The Presbyterian Church in America (PCA)
The Presbyterian Church in America (PCA) is a Protestant denomination, the second largest Presbyterian church body in the United States after the Presbyterian Church (USA). The PCA professes a strong commitment to evangelism, missionary work, and Christian education. The church declares its goal to be "faithful to the Scriptures, true to the reformed faith, and obedient to the Great Commission."
The origins of the PCA lie in a re-alignment of American Presbyterianism, which since the Civil War had been divided along North-South lines (the UPCUSA and the PCUS, respectively).
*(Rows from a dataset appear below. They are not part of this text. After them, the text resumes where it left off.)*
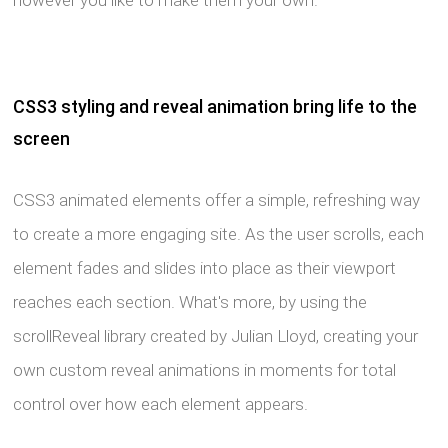
however you like to make them your own.
CSS3 styling and reveal animation bring life to the
screen
CSS3 animated elements offer a simple, refreshing way
to create a more engaging site. As the user scrolls, each
element fades and slides into place as their viewport
reaches each section. What's more, by using the
scrollReveal library created by Julian Lloyd, creating your
own custom reveal animations in moments for total
control over how each element appears.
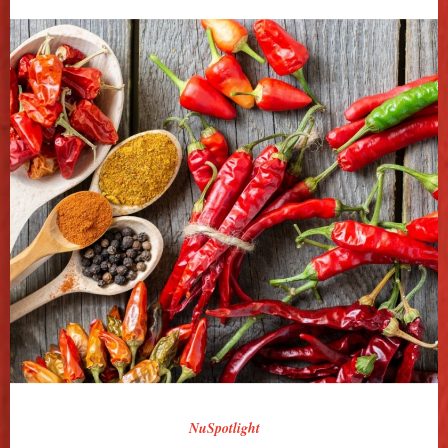
NuSpotlight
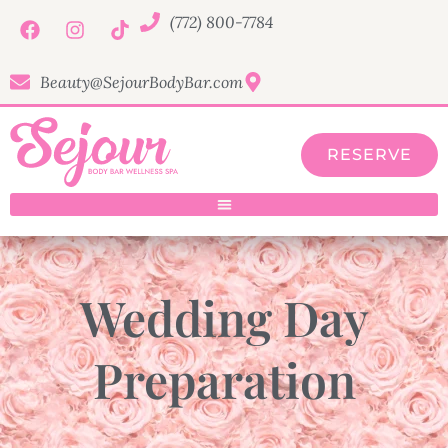
(772) 800-7784
Beauty@SejourBodyBar.com
RESERVE
Wedding Day
Preparation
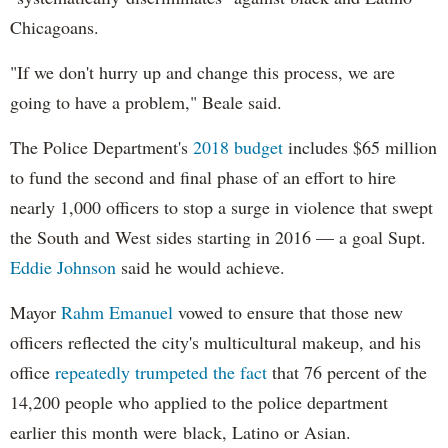
Chicagoans.
"If we don't hurry up and change this process, we are
going to have a problem," Beale said.
The Police Department's
2018 budget
includes $65 million
to fund the second and final phase of an effort to hire
nearly 1,000 officers to stop a surge in violence that swept
the South and West sides starting in 2016 — a goal Supt.
Eddie Johnson
said he would achieve.
Mayor
Rahm
Emanuel
vowed to ensure that those new
officers reflected the city's multicultural makeup, and his
office
repeatedly trumpeted the fact
that 76 percent of the
14,200 people who applied to the police department
earlier this month were black, Latino or Asian.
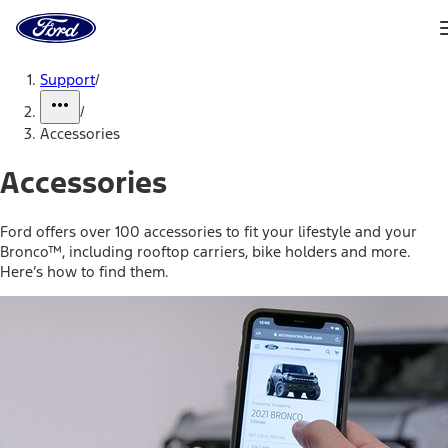
Ford
Home
Page
Skip To Content
Support
/
/
Accessories
Accessories
Ford offers over 100 accessories to fit your lifestyle and your
Bronco™, including rooftop carriers, bike holders and more.
Here’s how to find them.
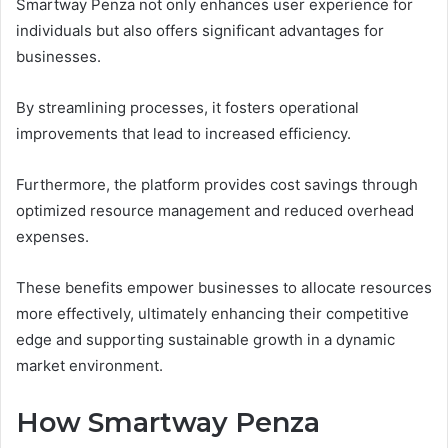
Smartway Penza not only enhances user experience for
individuals but also offers significant advantages for
businesses.
By streamlining processes, it fosters operational
improvements that lead to increased efficiency.
Furthermore, the platform provides cost savings through
optimized resource management and reduced overhead
expenses.
These benefits empower businesses to allocate resources
more effectively, ultimately enhancing their competitive
edge and supporting sustainable growth in a dynamic
market environment.
How Smartway Penza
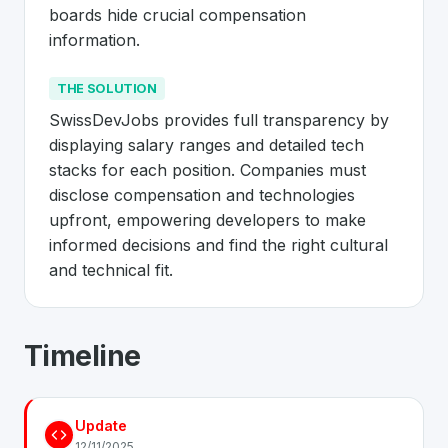
boards hide crucial compensation 
information.
THE SOLUTION
SwissDevJobs provides full transparency by 
displaying salary ranges and detailed tech 
stacks for each position. Companies must 
disclose compensation and technologies 
upfront, empowering developers to make 
informed decisions and find the right cultural 
and technical fit.
About
SwissDevJobs
- Made in Switz
Timeline
SwissDevJobs
is a premier
Swiss
Business
solution de
The Problem
:
Job seekers in Switzerland lack transpare
Update
The Solution
:
SwissDevJobs provides full transparency 
12/11/2025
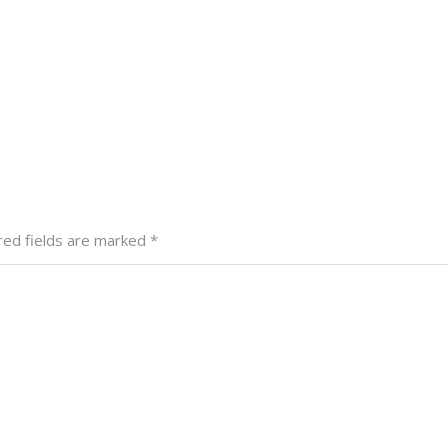
red fields are marked
*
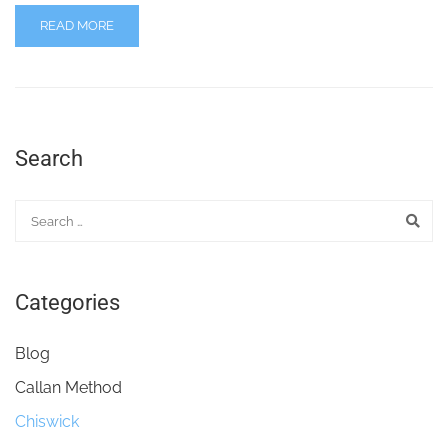
READ MORE
Search
Categories
Blog
Callan Method
Chiswick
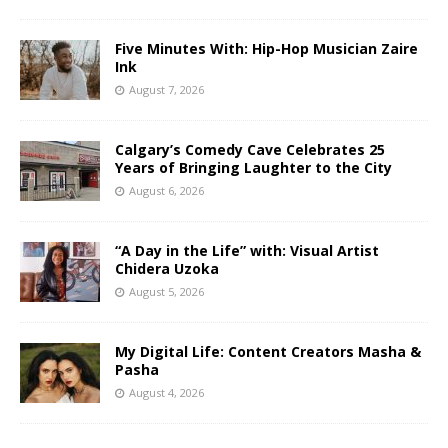
Five Minutes With: Hip-Hop Musician Zaire
Ink
August 7, 2026
Calgary’s Comedy Cave Celebrates 25
Years of Bringing Laughter to the City
August 6, 2026
“A Day in the Life” with: Visual Artist
Chidera Uzoka
August 5, 2026
My Digital Life: Content Creators Masha &
Pasha
August 4, 2026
Movement towards a national merger (which occurred in 1983) had begun to take shape by the early 1970s, and was accelerated by the decision of many dissident congregations (generally conservative) to withdraw from the PCUS.
In December 1973, delegates from 260 congregations (primarily from Mississippi, Alabama, and South Carolina) that had left the Presbyterian Church in the United States gathered at Briarwood Presbyterian Church in suburban Birmingham, Ala., and organized the "National Presbyterian Church." After protest from a UPCUSA congregation of the same name in Washington, D.C. [1], the denomination adopted its present name in 1974.
According to the PCA's official website, it "separated from the PCUS in opposition to the long-developing theological liberalism which denied the deity of Jesus Christ and inerrancy and authority of Scripture." Additionally, the PCA maintained a conservative position regarding the matter of women in church offices, excluding them. Less explicitly stated, though likely also influential, were opposition in some quarters to the civil rights movement and support of the U.S. conflict in Vietnam.
The mid-1970s witnessed the PCA's first significant acquisition of congregations outside the South, when several conservative UPCUSA churches in Ohio and Pennsylvania joined the PCA. This move was precipitated by a case regarding an ordination candidate denied by the Pittsburgh presbytery because of his refusal to support women's ordination to either the ministry or eldership (a decision upheld by the UPCUSA General Assembly).
More significantly numerically, though, was the Reformed Presbyterian Church, Evangelical Synod merging with the PCA in 1982. The RPCES had been formed in 1965 by a merger of the Evangelical Presbyterian Church and the Reformed Presbyterian Church in North America, General Synod. The latter body maintained a direct historical tie to the Scottish Covenanter tradition. The RPCES brought two important things: a more nationally-based membership, and a college and theological seminary, the latter of which the PCA did not officially have up to that point, relying instead on independent evangelical institutions such as Reformed Theological Seminary in Jackson, Miss.
Also that year and in 1983, on the eve of the UPCUSA's and PCUS' merger into the current Presbyterian Church (USA) (or PCUSA), several PCUS churches that had originally decided to remain loyal in 1973 opted to defect to the PCA. A clause in the Plan of Union between the two mainline bodies allowed dissenting PCUS congregations to refrain from joining the merger and to join the denomination of their choosing.
These moves laid the foundation for a body that has engaged in aggressive evangelistic work, most notably in church planting. Especially since the late 1980s, the PCA has focused its efforts toward establishing congregations in suburbs of fast-growing metropolitan areas, particularly in the South and the Western U.S. As with American Presbyterianism generally, its chief constituency is Euro-American, belongs to the middle or upper-middle class, and places a high premium on personal discipline and family life.